“There’s no reason why, at the age of 60, I should still be listening to the Allman Brothers,” Steinberg says. “Yet no matter how old you are, the music you listen to for the rest of your life is probably what you listened to when you were an adolescent.” Only extremely recent advances in neuroscience have begun to help explain why.
It turns out that just before adolescence, the prefrontal cortex—the part of the brain that governs our ability to reason, grasp abstractions, control impulses, and self-reflect—undergoes a huge flurry of activity, giving young adults the intellectual capacity to form an identity, to develop the notion of a self. Any cultural stimuli we are exposed to during puberty can, therefore, make more of an impression, because we’re now perceiving them discerningly and metacognitively as things to sweep into our self-concepts or reject (I am the kind of person who likes the Allman Brothers). “During times when your identity is in transition,” says Steinberg, “it’s possible you store memories better than you do in times of stability.”

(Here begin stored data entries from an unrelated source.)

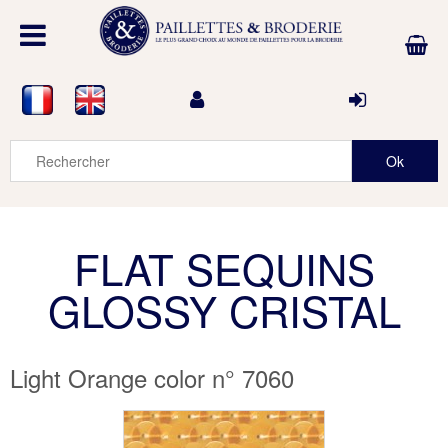
FLAT SEQUINS
GLOSSY CRISTAL
Light Orange color n° 7060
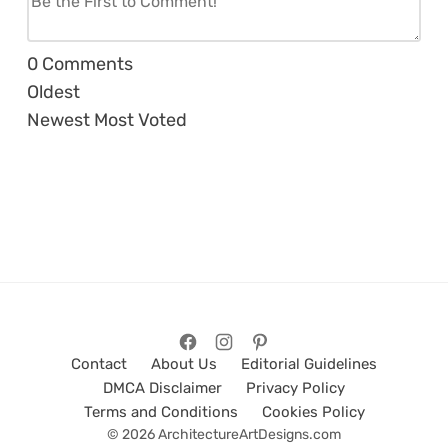
0
Comments
Oldest
Newest
Most Voted
Contact
About Us
Editorial Guidelines
DMCA Disclaimer
Privacy Policy
Terms and Conditions
Cookies Policy
© 2026 ArchitectureArtDesigns.com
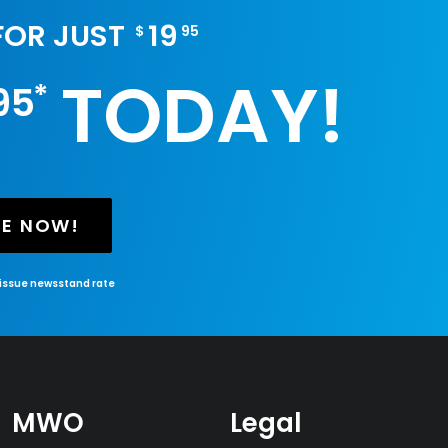
 FOR JUST
19
$
95
TODAY!
*
95
BE NOW!
-issue newsstand rate
MWO
Legal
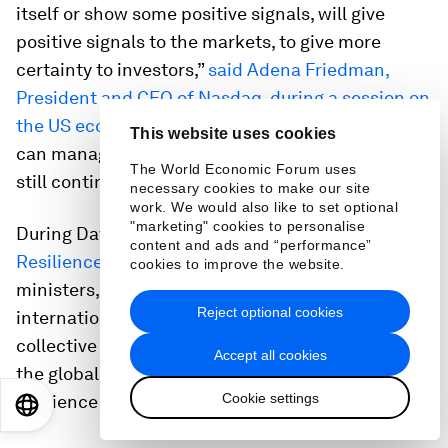
itself or show some positive signals, will give
positive signals to the markets, to give more
certainty to investors,”
said Adena Friedman,
President and CEO of Nasdaq, during a session on
the US economic outlook
. “I’m hopeful that we
This website uses cookies
can manage our way through this situation and
The World Economic Forum uses
still continue to see growth in the economy.”
necessary cookies to make our site
work. We would also like to set optional
"marketing" cookies to personalise
During Davos 2022, the Forum launched the
content and ads and “performance”
Resilience Consortium
, which brings together
cookies to improve the website.
ministers, chief executives and heads of
Reject optional cookies
international organizations, to accelerate
collective action across key resilience drivers for
Accept all cookies
the global economy and develop a common
Cookie settings
resilience framework.
EN
ES
中文
日本語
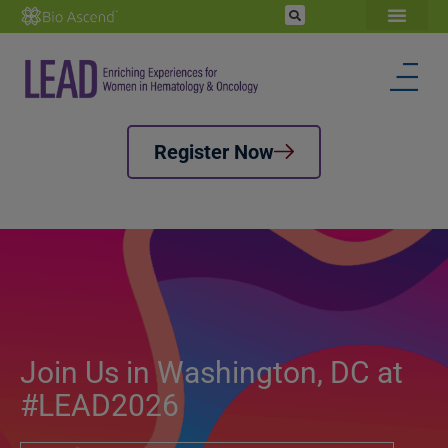
Register Now
Join Us in Washington, DC at
#LEAD2026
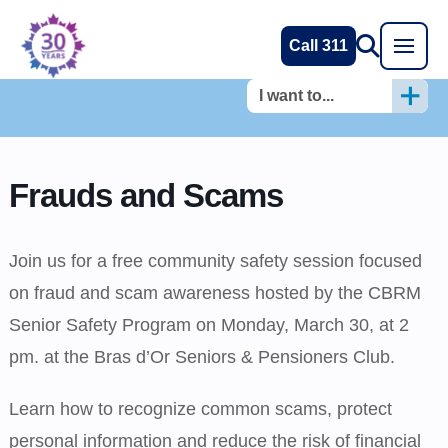
Call 311
I want to...
Frauds and Scams
Join us for a free community safety session focused
on fraud and scam awareness hosted by the CBRM
Senior Safety Program on Monday, March 30, at 2
pm. at the Bras d’Or Seniors & Pensioners Club.
Learn how to recognize common scams, protect
personal information and reduce the risk of financial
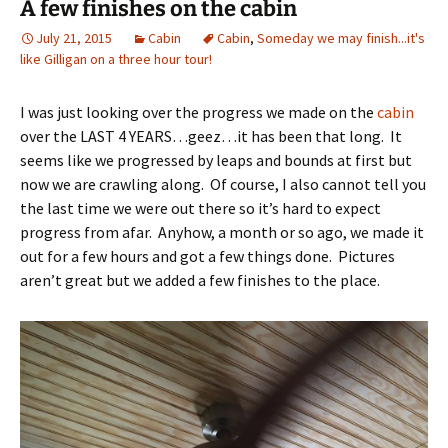
A few finishes on the cabin
July 21, 2015
Cabin
Cabin
,
Someday we may finish...it's
like Gilligan on a three hour tour!
I was just looking over the progress we made on the
cabin
over the LAST 4 YEARS…geez…it has been that long. It
seems like we progressed by leaps and bounds at first but
now we are crawling along. Of course, I also cannot tell you
the last time we were out there so it’s hard to expect
progress from afar. Anyhow, a month or so ago, we made it
out for a few hours and got a few things done. Pictures
aren’t great but we added a few finishes to the place.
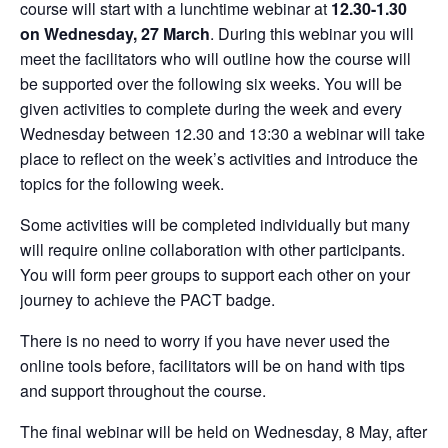
course will start with a lunchtime webinar at
12.30-1.30
on Wednesday, 27 March
. During this webinar you will
meet the facilitators who will outline how the course will
be supported over the following six weeks. You will be
given activities to complete during the week and every
Wednesday between 12.30 and 13:30 a webinar will take
place to reflect on the week’s activities and introduce the
topics for the following week.
Some activities will be completed individually but many
will require online collaboration with other participants.
You will form peer groups to support each other on your
journey to achieve the PACT badge.
There is no need to worry if you have never used the
online tools before, facilitators will be on hand with tips
and support throughout the course.
The final webinar will be held on Wednesday, 8 May, after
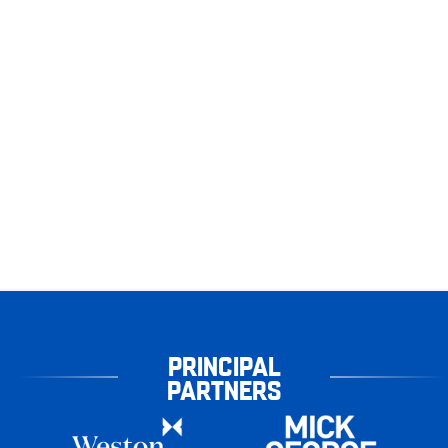
PRINCIPAL
PARTNERS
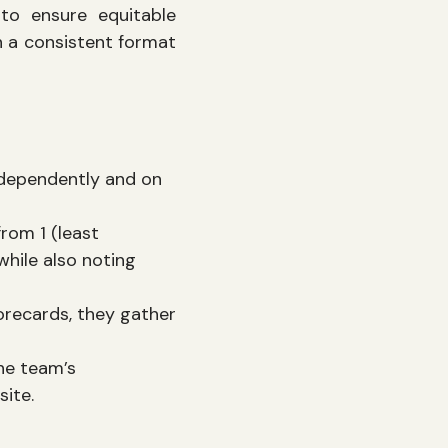
to ensure equitable
n a consistent format
ndependently and on
from 1 (least
while also noting
orecards, they gather
he team’s
site.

-- “Why You Truly Never Leave High School” by Jennifer Senior
My teenage years were filled with the Beatles, the Velvet Underground, and Astral Weeks. I like to think my musical tastes have gotten broader as I got older … I used to get admiring laughs from students at Cal when I would demonstrate the difference between funk and disco by playing “The Big Payback” by James Brown … but I’m kidding myself. In my post-adolescent life (i.e., adulthood), my musical favorites have been Bruce Springsteen, punk, Prince, Sleater-Kinney, and Pink. Springsteen was famously called rock and roll future, but he was always far more a compilation of what came before. Punk felt revolutionary, but the music was a return to roots. Prince could do anything, but ultimately, he was Sly and the Family Stone with Hendrix sitting in on guitar. Sleater-Kinney were riot grrrls, to be sure, but by the time they met their hiatus with The Woods, it was clear they were indebted as much to Led Zeppelin as they were to Bikini Kill. Pink has offered wonderful covers of Led Zep and Queen and Janis Joplin … when I saw her at the Fillmore, she fit right in. I haven’t strayed too far from my teenage roots.

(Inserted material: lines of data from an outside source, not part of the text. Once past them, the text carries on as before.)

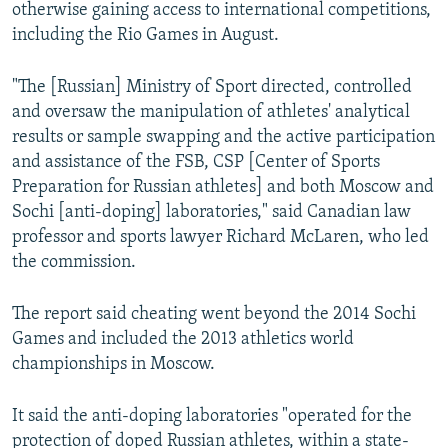
otherwise gaining access to international competitions,
including the Rio Games in August.
"The [Russian] Ministry of Sport directed, controlled
and oversaw the manipulation of athletes' analytical
results or sample swapping and the active participation
and assistance of the FSB, CSP [Center of Sports
Preparation for Russian athletes] and both Moscow and
Sochi [anti-doping] laboratories," said Canadian law
professor and sports lawyer Richard McLaren, who led
the commission.
The report said cheating went beyond the 2014 Sochi
Games and included the 2013 athletics world
championships in Moscow.
It said the anti-doping laboratories "operated for the
protection of doped Russian athletes, within a state-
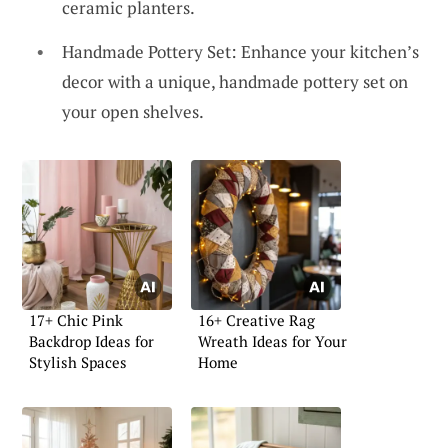
ceramic planters.
Handmade Pottery Set: Enhance your kitchen’s
decor with a unique, handmade pottery set on
your open shelves.
17+ Chic Pink
16+ Creative Rag
Backdrop Ideas for
Wreath Ideas for Your
Stylish Spaces
Home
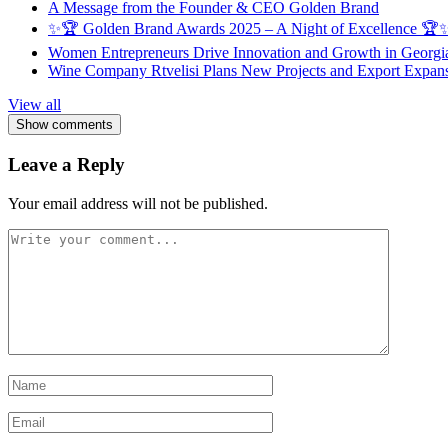
A Message from the Founder & CEO Golden Brand
✨🏆 Golden Brand Awards 2025 – A Night of Excellence 🏆
Women Entrepreneurs Drive Innovation and Growth in Georgia 
Wine Company Rtvelisi Plans New Projects and Export Expans
View all
Show comments
Leave a Reply
Your email address will not be published.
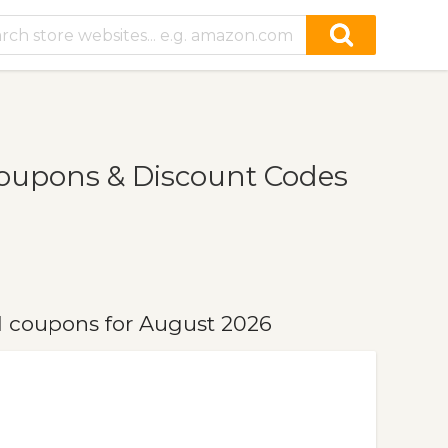
oupons & Discount Codes
 coupons for August 2026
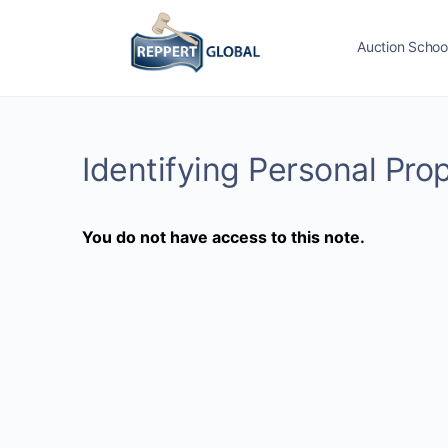
Auction Schoo
Identifying Personal Pro
You do not have access to this note.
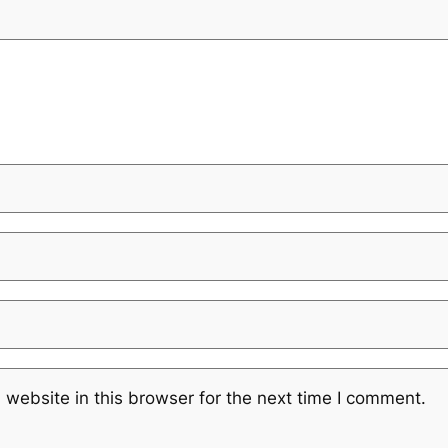
website in this browser for the next time I comment.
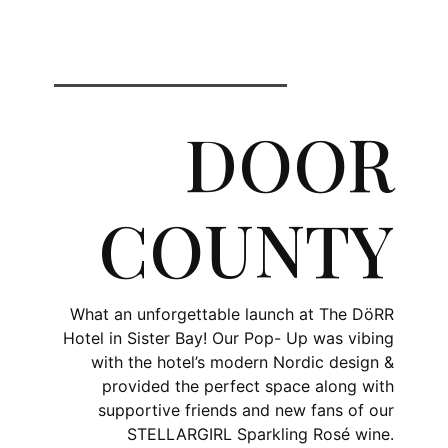
DOOR
COUNTY
What an unforgettable launch at The DöRR
Hotel in Sister Bay! Our Pop- Up was vibing
with the hotel’s modern Nordic design &
provided the perfect space along with
supportive friends and new fans of our
STELLARGIRL Sparkling Rosé wine.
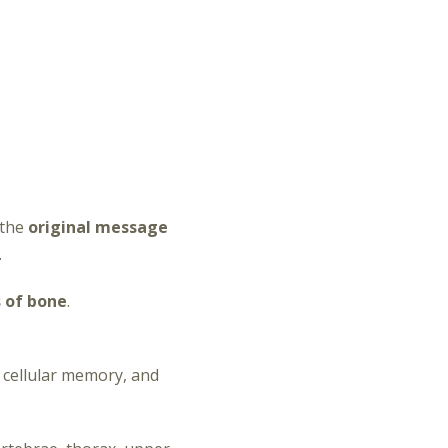
 the
original message
.
 of bone
.
 cellular memory, and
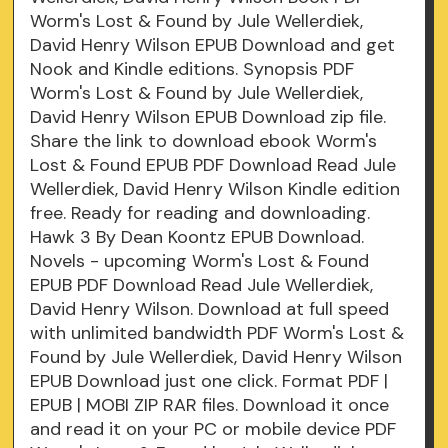
Worm's Lost & Found by Jule Wellerdiek,
David Henry Wilson EPUB Download and get
Nook and Kindle editions. Synopsis PDF
Worm's Lost & Found by Jule Wellerdiek,
David Henry Wilson EPUB Download zip file.
Share the link to download ebook Worm's
Lost & Found EPUB PDF Download Read Jule
Wellerdiek, David Henry Wilson Kindle edition
free. Ready for reading and downloading.
Hawk 3 By Dean Koontz EPUB Download.
Novels - upcoming Worm's Lost & Found
EPUB PDF Download Read Jule Wellerdiek,
David Henry Wilson. Download at full speed
with unlimited bandwidth PDF Worm's Lost &
Found by Jule Wellerdiek, David Henry Wilson
EPUB Download just one click. Format PDF |
EPUB | MOBI ZIP RAR files. Download it once
and read it on your PC or mobile device PDF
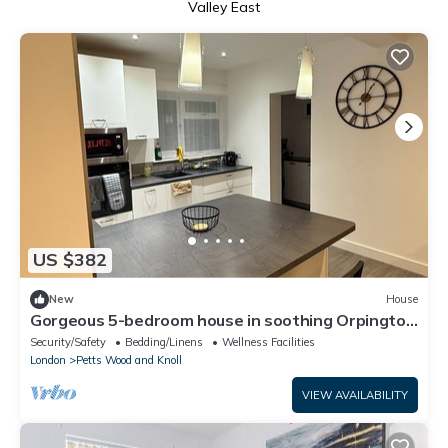
Valley East
US $382
New
House
Gorgeous 5-bedroom house in soothing Orpington
neighborhood
Security/Safety
Bedding/Linens
Wellness Facilities
London
Petts Wood and Knoll
VIEW AVAILABILITY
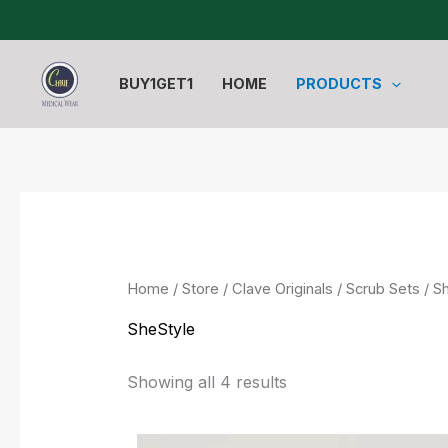
Sorted
Skip
by
to
latest
content
BUY1GET1
HOME
PRODUCTS
Home
/
Store
/
Clave Originals
/
Scrub Sets
/ S
SheStyle
Showing all 4 results
Original
Current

As I type this, I’m listening to “Live with Me” from Let It Bleed by the Stones. It’s part of my never-ending project/playlist, “FM”, with close to 3,000 tracks that were played on “underground” radio in the late-60s. (Coming up on the playlist: Jefferson Airplane, Beatles, Quicksilver Messenger Service.) This is my go-to playlist when I want to listen to comfort music. (There is nothing “comforting” about songs like “Inside Looking Out” by the Animals, but the ambiance they suggest is comforting.) It’s perilously close to nostalgia, which I hate in myself.
So I suppose it makes me feel better to read Jennifer Senior’s article and find that it’s not nostalgia, it’s neuroscience.
I want music to matter to me. Music in general mattered when I was a teenager, by which I mean I had favorites (Beatles, Velvet Underground, Yardbirds, Astral Weeks) but the integration of music and life was truly important (which is why my comfort playlist isn’t focused on a particular artist, but on the FM radio stations that got me through those years). I was 22 years old when we first connected with Bruce Springsteen, and that’s been a constant ever since. And there have always been others who mattered more than most: Dylan, Lou Reed, the Clash, Prince, Hüsker Dü, Sleater-Kinney. When S-K went on their “hiatus”, I suspected that I had experienced my last love affair with a musical artist. I was too old to crank it up all over again. Since then, I’ve seen Wild Flag three times and the Corin Tucker Band twice, but that’s not moving forward. I’ve seen Pink four times, with a fifth coming this fall … she’s easily the artist about whom I obsess the most these days, outside of Bruce. But I always feel like an observer in Pink’s universe. It’s not like with Sleater-Kinney, where somehow even a middle-aged guy like me felt a part of a community.
I spend a lot of time ranting about the evils of nostalgia, and get cranky at people who quit enjoying new music after they reach a certain age. Perhaps I should look in the mirror.